Problem to work on:
Each line below must be reproduced exactly, though the pictures are to be dropped.

Exercise input:

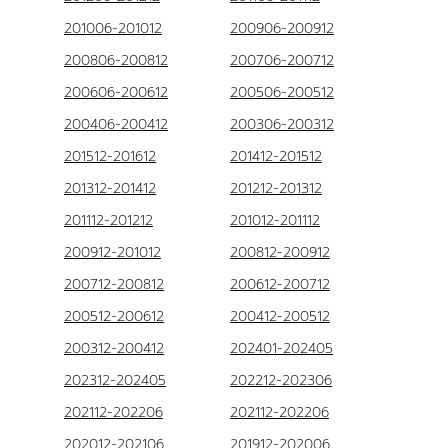
201006-201012
200906-200912
200806-200812
200706-200712
200606-200612
200506-200512
200406-200412
200306-200312
201512-201612
201412-201512
201312-201412
201212-201312
201112-201212
201012-201112
200912-201012
200812-200912
200712-200812
200612-200712
200512-200612
200412-200512
200312-200412
202401-202405
202312-202405
202212-202306
202112-202206
202112-202206
202012-202106
201912-202006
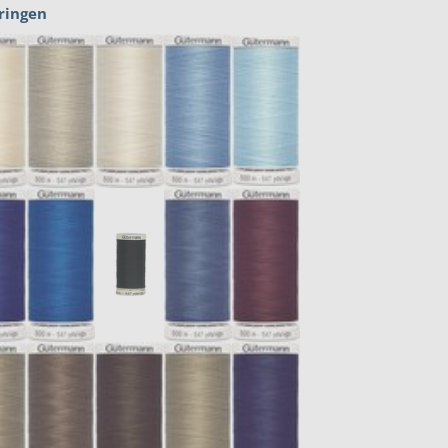
ringen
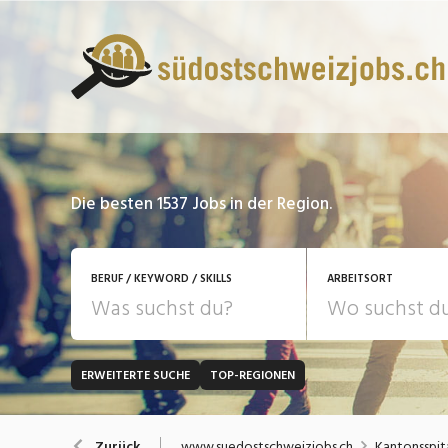
Die besten 1537 Jobs in der Region.
BERUF / KEYWORD / SKILLS
ARBEITSORT
ERWEITERTE SUCHE
TOP-REGIONEN
JOB-TYP
Bank, Versicherung
B
Festanstellung
www.suedostschweizjobs.ch
Kantonsspit
Zurück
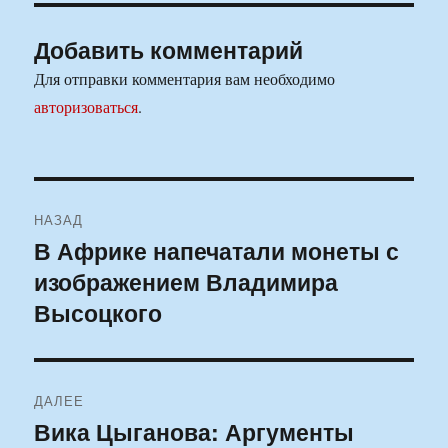
Добавить комментарий
Для отправки комментария вам необходимо
авторизоваться
.
Навигация
НАЗАД
по
В Африке напечатали монеты с
Предыдущая
изображением Владимира
запись:
записям
Высоцкого
ДАЛЕЕ
Вика Цыганова: Аргументы
Следующая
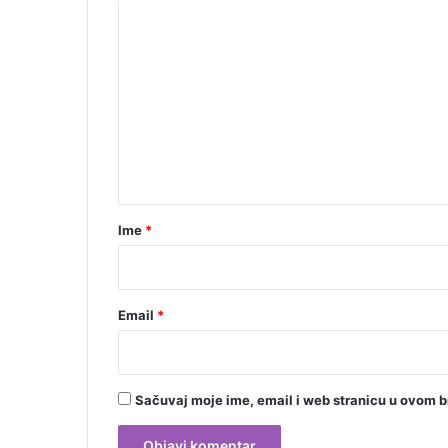
K
o
m
e
n
t
a
r
Ime
*
*
Email
*
Sačuvaj moje ime, email i web stranicu u ovom 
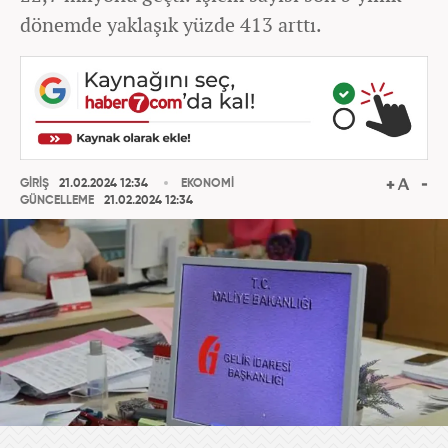
dönemde yaklaşık yüzde 413 arttı.
GİRİŞ
21.02.2024 12:34
EKONOMİ
GÜNCELLEME
21.02.2024 12:34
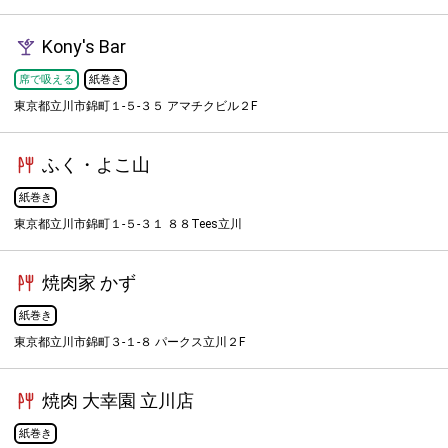
Kony's Bar
席で吸える
紙巻き
東京都立川市錦町１-５-３５ アマチクビル２F
ふく・よこ山
紙巻き
東京都立川市錦町１-５-３１ ８８Tees立川
焼肉家 かず
紙巻き
東京都立川市錦町３-１-８ パークス立川２F
焼肉 大幸園 立川店
紙巻き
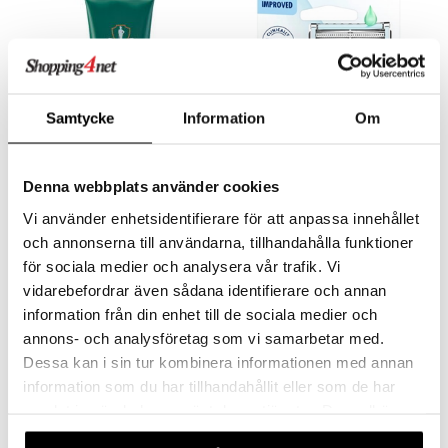
o
distus
ltenrajausväri
yx
inkosuoja
rumit
makarvat
nique Happy
aihetta Miehille
mien/Huulten Hoito
miväri
nique Happy For Men
nhoito
Samtycke
Information
Om
kkisiveltmit
kastus
kkivoide
teutus & Soujaus
Denna webbplats använder cookies
Clubman Shave Butter
Gillette Skinguard Sensitive Blades
tevoide
ranajo & Ihonpuhdistus
CLUBMAN
GILLETTE
Vi använder enhetsidentifierare för att anpassa innehållet
justusvoide
och annonserna till användarna, tillhandahålla funktioner
4,95
16,95
€
€
för sociala medier och analysera vår trafik. Vi
kipuna
vidarebefordrar även sådana identifierare och annan
teri
information från din enhet till de sociala medier och
annons- och analysföretag som vi samarbetar med.
siväri
Dessa kan i sin tur kombinera informationen med annan
mänrajauskynät
information som du har tillhandahållit eller som de har
samlat in när du har använt deras tjänster. Du godkänner
våra cookies vid fortsatt användande av vår webbplats.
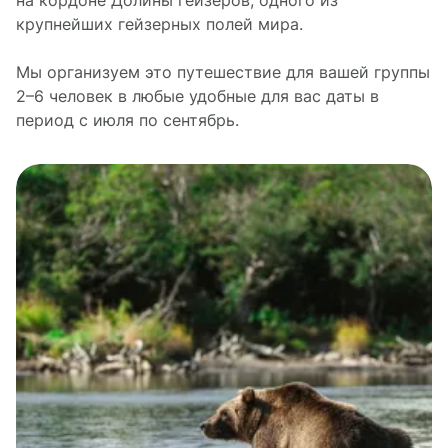
на кордоне Долины гейзеров, одного из
крупнейших гейзерных полей мира.
Мы организуем это путешествие для вашей группы
2–6 человек в любые удобные для вас даты в
период с июля по сентябрь.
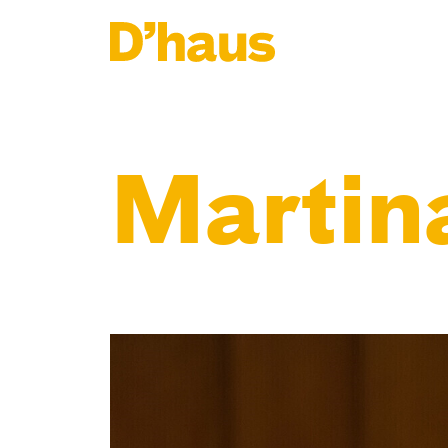
Zum Hauptinhalt springen
Zum Footer springen
Martin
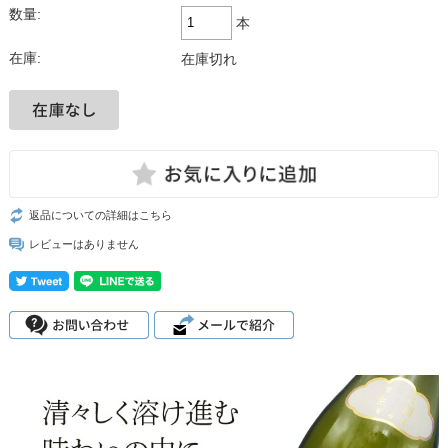
数量:
本
在庫:
在庫切れ
返品についての詳細はこちら
レビューはありません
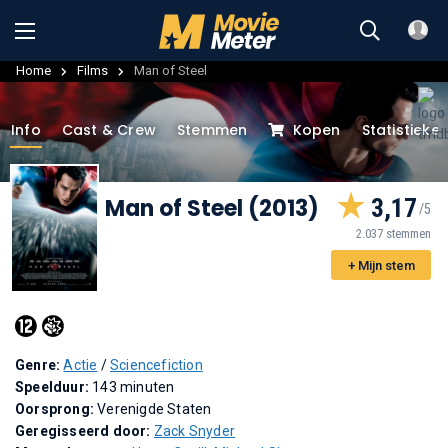
Home
Films
Man of Steel
Info
Cast & Crew
Stemmen
Kopen
Statistieke
Man of Steel (2013)
3,17
2.037 stemmen
+ Mijn stem
Genre:
Actie
/
Sciencefiction
Speelduur:
143 minuten
Oorsprong:
Verenigde Staten
Geregisseerd door:
Zack Snyder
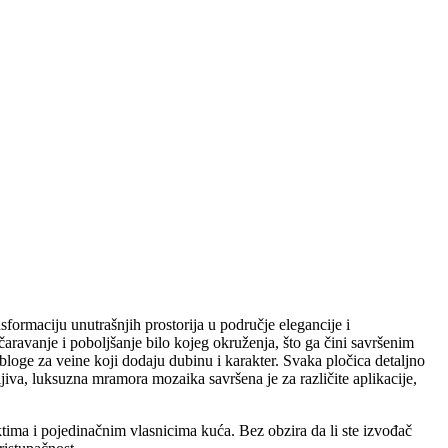
formaciju unutrašnjih prostorija u područje elegancije i
čaravanje i poboljšanje bilo kojeg okruženja, što ga čini savršenim
bloge za veine koji dodaju dubinu i karakter. Svaka pločica detaljno
žljiva, luksuzna mramora mozaika savršena je za različite aplikacije,
ima i pojedinačnim vlasnicima kuća. Bez obzira da li ste izvođač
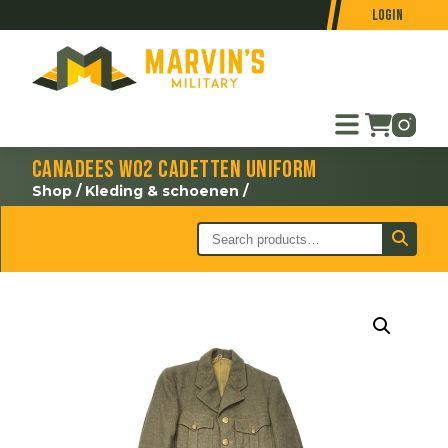
Login
Canadees WO2 cadetten uniform
Shop
/
Kleding & schoenen
/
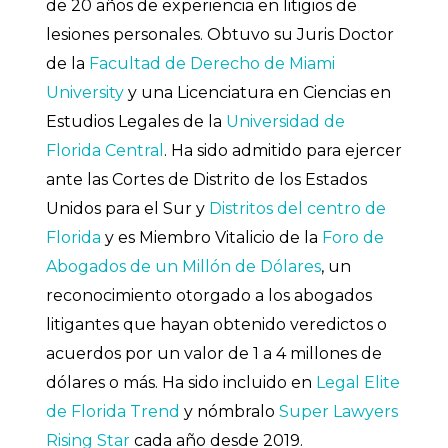
de 20 años de experiencia en litigios de
lesiones personales. Obtuvo su Juris Doctor
de la
Facultad de Derecho de Miami
University
y una Licenciatura en Ciencias en
Estudios Legales de la
Universidad de
Florida Central
. Ha sido admitido para ejercer
ante las Cortes de Distrito de los Estados
Unidos para el Sur y
Distritos del centro de
Florida
y es Miembro Vitalicio de la
Foro de
Abogados de un Millón de Dólares
, un
reconocimiento otorgado a los abogados
litigantes que hayan obtenido veredictos o
acuerdos por un valor de 1 a 4 millones de
dólares o más. Ha sido incluido en
Legal Elite
de Florida Trend
y nómbralo
Super Lawyers
Rising Star
cada año desde 2019.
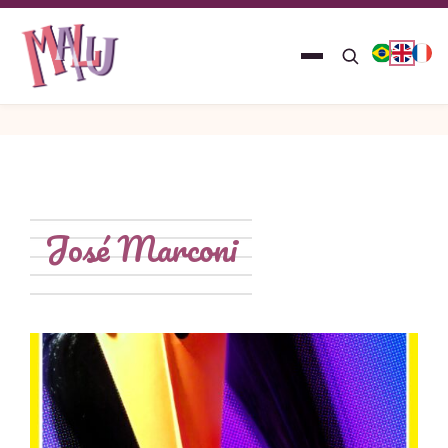
José Marconi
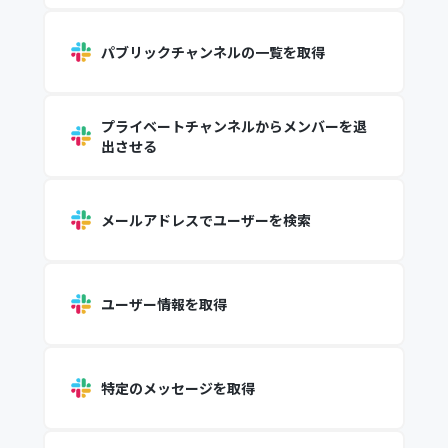
パブリックチャンネルの一覧を取得
プライベートチャンネルからメンバーを退
出させる
メールアドレスでユーザーを検索
ユーザー情報を取得
特定のメッセージを取得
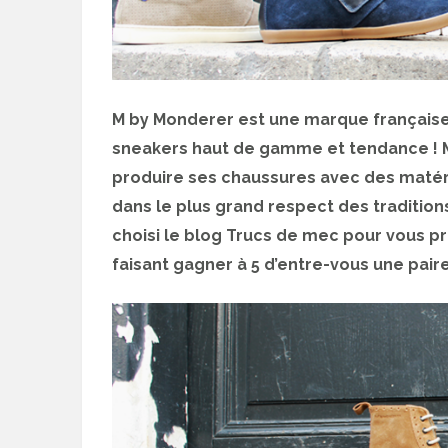
M by Monderer est une marque française
sneakers haut de gamme et tendance ! M 
produire ses chaussures avec des matér
dans le plus grand respect des traditions
choisi le blog Trucs de mec pour vous p
faisant gagner à 5 d’entre-vous une pair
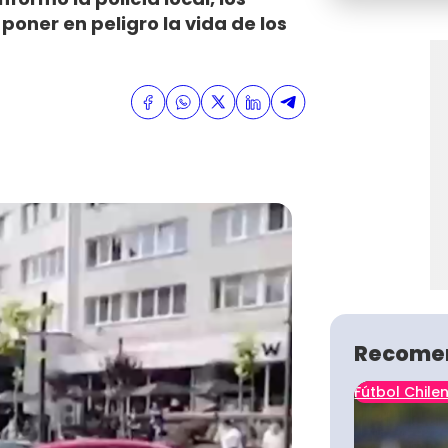
oner en peligro la vida de los
Recome
Fútbol Chile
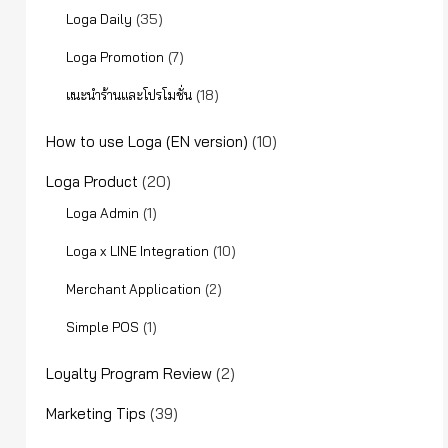
(35)
Loga Daily
(7)
Loga Promotion
(18)
แนะนำร้านและโปรโมชั่น
How to use Loga (EN version)
(10)
Loga Product
(20)
(1)
Loga Admin
(10)
Loga x LINE Integration
(2)
Merchant Application
(1)
Simple POS
Loyalty Program Review
(2)
Marketing Tips
(39)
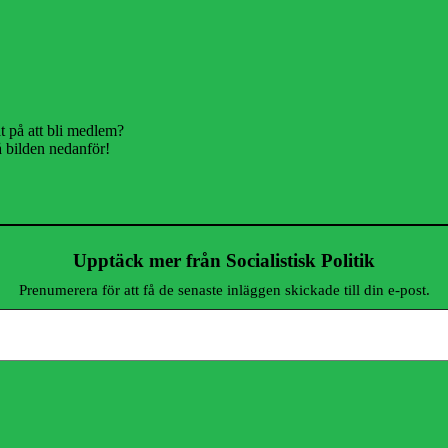
t på att bli medlem?
å bilden nedanför!
Upptäck mer från Socialistisk Politik
Prenumerera för att få de senaste inläggen skickade till din e-post.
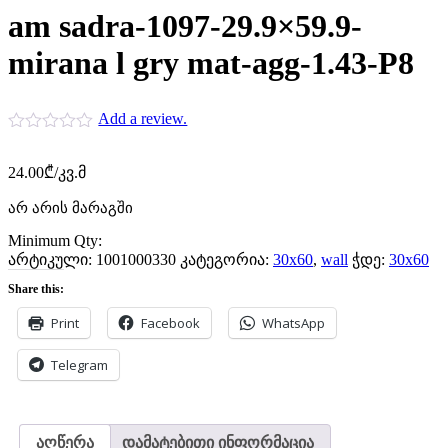
am sadra-1097-29.9×59.9-
mirana l gry mat-agg-1.43-P8
Add a review.
24.00
₾
/კვ.მ
არ არის მარაგში
Minimum Qty:
არტიკული:
1001000330
კატეგორია:
30x60
,
wall
ჭდე:
30x60
Share this:
Print
Facebook
WhatsApp
Telegram
აღწერა
დამატებითი ინფორმაცია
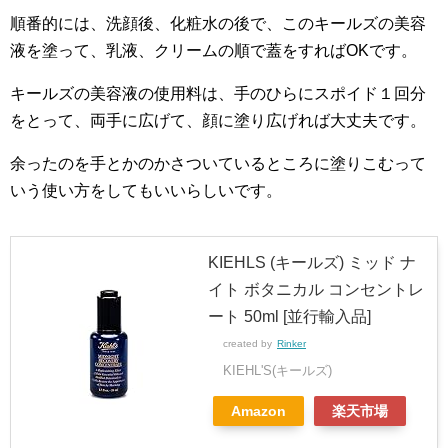
順番的には、洗顔後、化粧水の後で、このキールズの美容
液を塗って、乳液、クリームの順で蓋をすればOKです。
キールズの美容液の使用料は、手のひらにスポイド１回分
をとって、両手に広げて、顔に塗り広げれば大丈夫です。
余ったのを手とかのかさついているところに塗りこむって
いう使い方をしてもいいらしいです。
KIEHLS (キールズ) ミッド ナ
イト ボタニカル コンセントレ
ート 50ml [並行輸入品]
created by
Rinker
KIEHL'S(キールズ)
Amazon
楽天市場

Answer for this exercise:
201006-201012
200906-200912
200806-200812
200706-200712
200606-200612
200506-200512
200406-200412
200306-200312
201512-201612
201412-201512
201312-201412
201212-201312
201112-201212
201012-201112
200912-201012
200812-200912
200712-200812
200612-200712
200512-200612
200412-200512
200312-200412
202401-202405
202312-202405
202212-202306
202112-202206
202112-202206
202012-202106
201912-202006
ringen
Die besten 1537 Jobs in der Region.
BERUF / KEYWORD / SKILLS
ARBEITSORT
ERWEITERTE SUCHE
TOP-REGIONEN
JOB-TYP
Bank, Versicherung
B
Festanstellung
www.suedostschweizjobs.ch
Kantonsspit
Zurück
Добавить комментарий
Для отправки комментария вам необходимо
авторизоваться
.
Навигация
НАЗАД
по
В Африке напечатали монеты с
Предыдущая
изображением Владимира
запись:
записям
Высоцкого
ДАЛЕЕ
Вика Цыганова: Аргументы
Следующая
K
o
m
e
n
t
a
r
Ime
*
*
Email
*
Sačuvaj moje ime, email i web stranicu u ovom 
dönemde yaklaşık yüzde 413 arttı.
GİRİŞ
21.02.2024 12:34
EKONOMİ
GÜNCELLEME
21.02.2024 12:34
Kony's Bar
席で吸える
紙巻き
東京都立川市錦町１-５-３５ アマチクビル２F
ふく・よこ山
紙巻き
東京都立川市錦町１-５-３１ ８８Tees立川
焼肉家 かず
紙巻き
東京都立川市錦町３-１-８ パークス立川２F
焼肉 大幸園 立川店
紙巻き
o
distus
ltenrajausväri
yx
inkosuoja
rumit
makarvat
nique Happy
aihetta Miehille
mien/Huulten Hoito
miväri
nique Happy For Men
nhoito
Samtycke
Information
Om
kkisiveltmit
kastus
kkivoide
teutus & Soujaus
Denna webbplats använder cookies
Clubman Shave Butter
Gillette Skinguard Sensitive Blades
tevoide
ranajo & Ihonpuhdistus
CLUBMAN
GILLETTE
Vi använder enhetsidentifierare för att anpassa innehållet
justusvoide
och annonserna till användarna, tillhandahålla funktioner
4,95
16,95
€
€
för sociala medier och analysera vår trafik. Vi
kipuna
vidarebefordrar även sådana identifierare och annan
teri
information från din enhet till de sociala medier och
annons- och analysföretag som vi samarbetar med.
siväri
Dessa kan i sin tur kombinera informationen med annan
mänrajauskynät
information som du har tillhandahållit eller som de har
samlat in när du har använt deras tjänster. Du godkänner
våra cookies vid fortsatt användande av vår webbplats.
на кордоне Долины гейзеров, одного из
крупнейших гейзерных полей мира.
Мы организуем это путешествие для вашей группы
2–6 человек в любые удобные для вас даты в
период с июля по сентябрь.
Zum Hauptinhalt springen
Zum Footer springen
Martin
数量:
本
在庫:
在庫切れ
返品についての詳細はこちら
レビューはありません
Home
Films
Man of Steel
Info
Cast & Crew
Stemmen
Kopen
Statistieke
Man of Steel (2013)
3,17
2.037 stemmen
+ Mijn stem
Genre:
Actie
/
Sciencefiction
Speelduur:
143 minuten
Oorsprong:
Verenigde Staten
Geregisseerd door:
Zack Snyder
formaciju unutrašnjih prostorija u područje elegancije i
čaravanje i poboljšanje bilo kojeg okruženja, što ga čini savršenim
bloge za veine koji dodaju dubinu i karakter. Svaka pločica detaljno
žljiva, luksuzna mramora mozaika savršena je za različite aplikacije,
ima i pojedinačnim vlasnicima kuća. Bez obzira da li ste izvođač
Login
Canadees WO2 cadetten uniform
Shop
/
Kleding & schoenen
/
de 20 años de experiencia en litigios de
lesiones personales. Obtuvo su Juris Doctor
de la
Facultad de Derecho de Miami
University
y una Licenciatura en Ciencias en
Estudios Legales de la
Universidad de
Florida Central
. Ha sido admitido para ejercer
ante las Cortes de Distrito de los Estados
Unidos para el Sur y
Distritos del centro de
Florida
y es Miembro Vitalicio de la
Foro de
Abogados de un Millón de Dólares
, un
reconocimiento otorgado a los abogados
litigantes que hayan obtenido veredictos o
acuerdos por un valor de 1 a 4 millones de
dólares o más. Ha sido incluido en
Legal Elite
de Florida Trend
y nómbralo
Super Lawyers
Rising Star
cada año desde 2019.
José Marconi
パブリックチャンネルの一覧を取得
プライベートチャンネルからメンバーを退
出させる
メールアドレスでユーザーを検索
ユーザー情報を取得
特定のメッセージを取得
M by Monderer est une marque française
sneakers haut de gamme et tendance ! M 
produire ses chaussures avec des matér
dans le plus grand respect des traditions
choisi le blog Trucs de mec pour vous p
faisant gagner à 5 d’entre-vous une pair
oner en peligro la vida de los
Recome
Fútbol Chile
(35)
Loga Daily
(7)
Loga Promotion
(18)
แนะนำร้านและโปรโมชั่น
How to use Loga (EN version)
(10)
Loga Product
(20)
(1)
Loga Admin
(10)
Loga x LINE Integration
(2)
Merchant Application
(1)
Simple POS
Loyalty Program Review
(2)
Marketing Tips
(39)
t på att bli medlem?
å bilden nedanför!
Upptäck mer från Socialistisk Politik
Prenumerera för att få de senaste inläggen skickade till din e-post.
am sadra-1097-29.9×59.9-
mirana l gry mat-agg-1.43-P8
Add a review.
24.00
₾
/კვ.მ
არ არის მარაგში
Minimum Qty:
არტიკული:
1001000330
კატეგორია:
30x60
,
wall
ჭდე:
30x60
Share this:
Print
Facebook
WhatsApp
Telegram
აღწერა
დამატებითი ინფორმაცია
順番的には、洗顔後、化粧水の後で、このキールズの美容
液を塗って、乳液、クリームの順で蓋をすればOKです。
キールズの美容液の使用料は、手のひらにスポイド１回分
をとって、両手に広げて、顔に塗り広げれば大丈夫です。
余ったのを手とかのかさついているところに塗りこむって
いう使い方をしてもいいらしいです。
KIEHLS (キールズ) ミッド ナ
イト ボタニカル コンセントレ
ート 50ml [並行輸入品]
created by
Rinker
KIEHL'S(キールズ)
Amazon
楽天市場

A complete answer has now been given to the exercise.